Y Zhu, C Li, M Huhn, P Rothe, M Krause, I Bighelli, J Schneider-Thoma and S Leucht,
European neuropsychopharmacology : the journal of the European College of Neuropsychopharmacology, 2017 09
It is often stated that first-episode patients tend to respond better to antipsychotics than chronic patients, but the exact numbers and moderators of response in this population are unclear. We, therefore, present the first systematic review on response rates of first episode patients with schizophrenia in randomized trials. We searched multiple databases for randomized-controlled trials of antipsychotics in acutely ill patients with a first episode of schizophrenia (last search: November 17, 2016). The outcomes were response rate based on two criteria, at least 50% PANSS or BPRS total score reduction from baseline and at least 20% reduction. Data were pooled in a single-group summary meta-analysis using Comprehensive Meta-Analysis software. Moreover, several potential moderators of response to antipsychotics were examined by meta-regression. We included 17 studies with a total of 3156 participants. On the average, 81.3%/51.9% of the first-episode patients reached an at least 20%/50% PANSS or BPRS reduction from baseline, respectively.

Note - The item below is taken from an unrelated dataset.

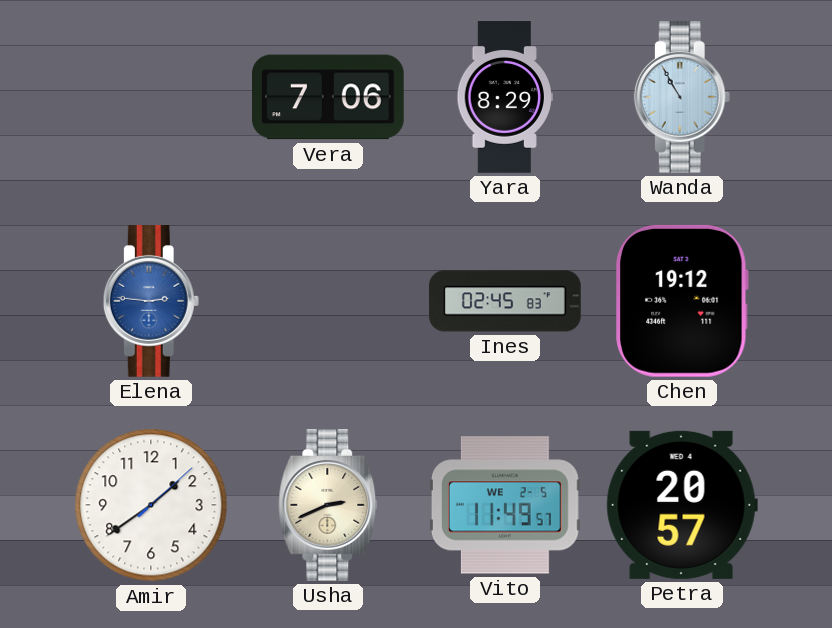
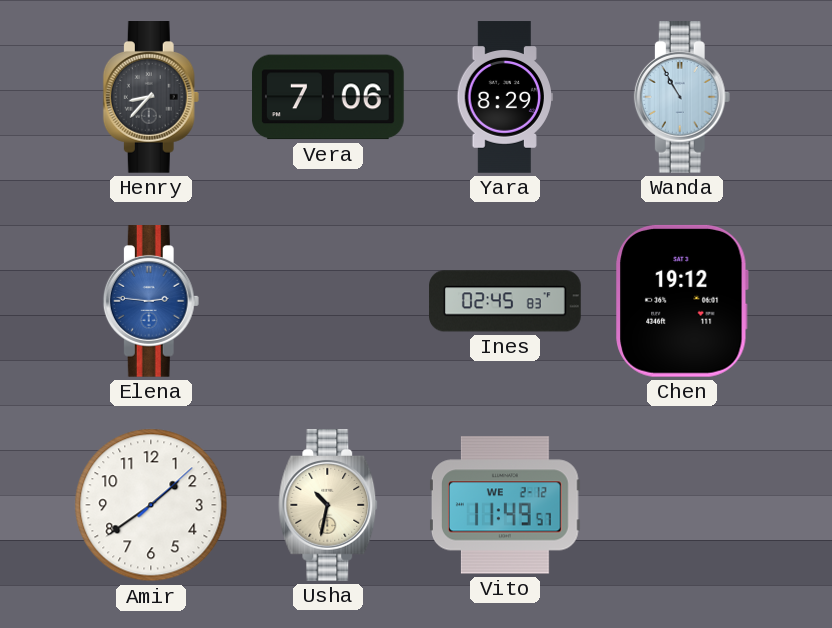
Henry: none -> 8:37
Usha: 2:41 -> 10:32
Vito date: WE 2-5 -> WE 2-12
Petra: 20:57 -> none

Meta-regressions revealed a better treatment response in female patients, in more severely ill patients at baseline, in antipsychotic naïve patients, in patients with a shorter illness duration and in open studies. Study duration and dosage were no significant moderators of response. Our finding suggest that more than 80% of first-episode patients achieved 20% PANSS/BPRS reduction from baseline and around 50% achieved a 50% PANSS/BPRS reduction. Several patient characteristics moderated response rates.